A poem a day in April from Rutgers English PhD students and friends.

Sunday, April 6, 2014

What's so Great About Gravity? (SPOILERS!)

What’s so great about Gravity?

A. asked last night and again this morning. This coming from someone who nominated The Great Gatsby one of the most over-rated great novels ever. Chew on that. Well, you could say superlatives did them both in. Maybe it was because we had waited until everyone and their aunt had seen the movie. We couldn’t take pride in it, in the best underrated movie of the year. Gravity lost a lot of gravity with us.

---Maybe it’s like we thought.

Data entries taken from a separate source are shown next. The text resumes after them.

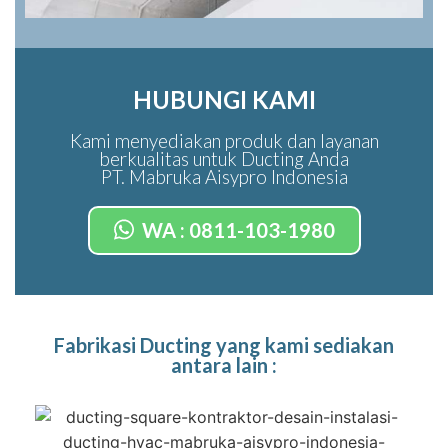
HUBUNGI KAMI
Kami menyediakan produk dan layanan
berkualitas untuk Ducting Anda
PT. Mabruka Aisypro Indonesia
WA : 0811-103-1980
Fabrikasi Ducting yang kami sediakan
antara lain :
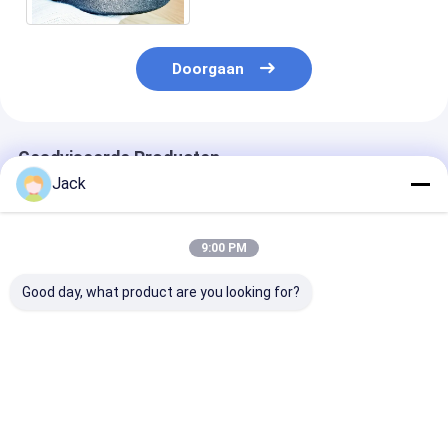
Doorgaan
Geadviseerde Producten
Jack
9:00 PM
Good day, what product are you looking for?
Aangepaste
8 inch 203mm
Op maat gema
formaten
geelektroplateerd
CBN-
Gegalvaniseerde
CBN slijpwiel 32mm
versnellingssn
CBN-slijpschijven
Borer aanpasbaar
150*5308*32*
voor lintzagen
voor houtbewerking
B126 Voor
Beste prijs
Beste prijs
Beste pri
Band zag blad slijpen
voedselverwer
zagen.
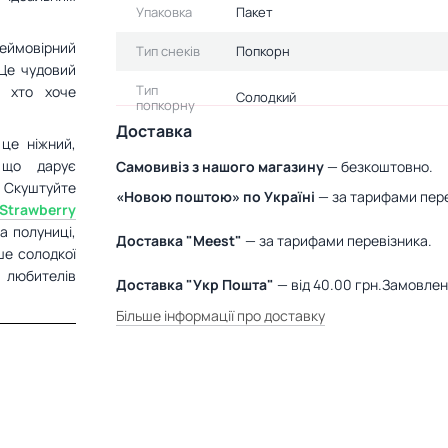
Упаковка
Пакет
еймовірний
Тип снеків
Попкорн
 Це чудовий
Тип
, хто хоче
Солодкий
попкорну
Доставка
це ніжний,
 що дарує
Самовивіз з нашого магазину
— безкоштовно.
куштуйте
«Новою поштою» по Україні
— за тарифами пере
trawberry
а полуниці,
Доставка "Meest"
— за тарифами перевізника.
ше солодкої
 любителів
Доставка "Укр Пошта"
— від 40.00 грн.Замовле
Більше інформації про доставку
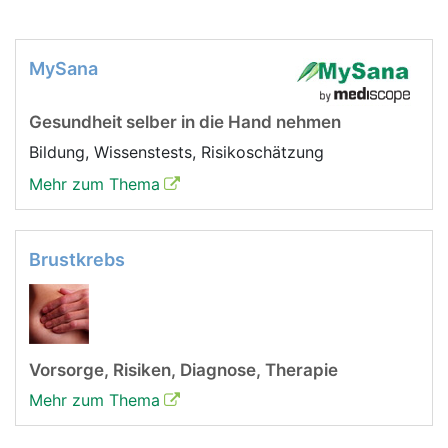
MySana
Gesundheit selber in die Hand nehmen
Bildung, Wissenstests, Risikoschätzung
Mehr zum Thema
Brustkrebs
Vorsorge, Risiken, Diagnose, Therapie
Mehr zum Thema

It looked like the kind of movie you had to be in a mood to watch, and it was. We just didn’t know what else to watch. So we said, What the heck?

The archetypes were overdone and cliché. When Sandra Bullock is floating in the fetal position?
            ---Oh, yeah. That was awful.

I like Sandra Bullock, but this role didn’t do it for me.
            ---She was kind of whiny (I offer).
I feel bad for saying this. I think about the Piss and Moan Club my Dad formed for my little sister and sometimes my Mom, too, because they couldn’t just put up with a little discomfort for a couple of hours so that we could enjoy a nice family hike in nature. It was funny. —It’s still kind of funny. Not funny enough, though.
            ---I would be winy, too if I were space-sick. (Space-sick? Space-sick.) And she was fearful, but that was just who her character was for that part of the film.

I feel like they were letting the film ride on the special effects. The images of space were beautiful, Sandra Bullock was hard to warm to, and George Clooney was himself. That's all.
            ---Clooney's always going to be himself: cartoonish. I mean, his name is George Clooney. He was Buzz Light-Year in the flesh.

Maybe that’s the point. Maybe realism and fantasy are competing for the storyline—for Sandra Bullock's storyline.
            ---Hmm! I like that. The best scene was when she hallucinates. I believed it, too. Why shouldn’t it have been true? Everything Clooney had done in the movie was ludicrous. Why shouldn’t he have made it back to the ship, miraculously, in his little jet-pack, with Hank Williams playing? Survivor of the Future. Buzz. Wall-e.

            ---The worst scene was definitely the last one. I mean, she’s made it; she’s back on Earth. The filmmakers mark the moment with music—that makes sense, because space was represented by silence. Opportunity for some real poignancy...aaand they blow it.


  1. no spoiler alert???!!! damn!! (nice poem, though.)

  2. oh, I was only half serious, laur k! it's my fault for being apparently the last person on the planet to see it.

  3. No, shame on me for assuming I was the last person on the planet to see it!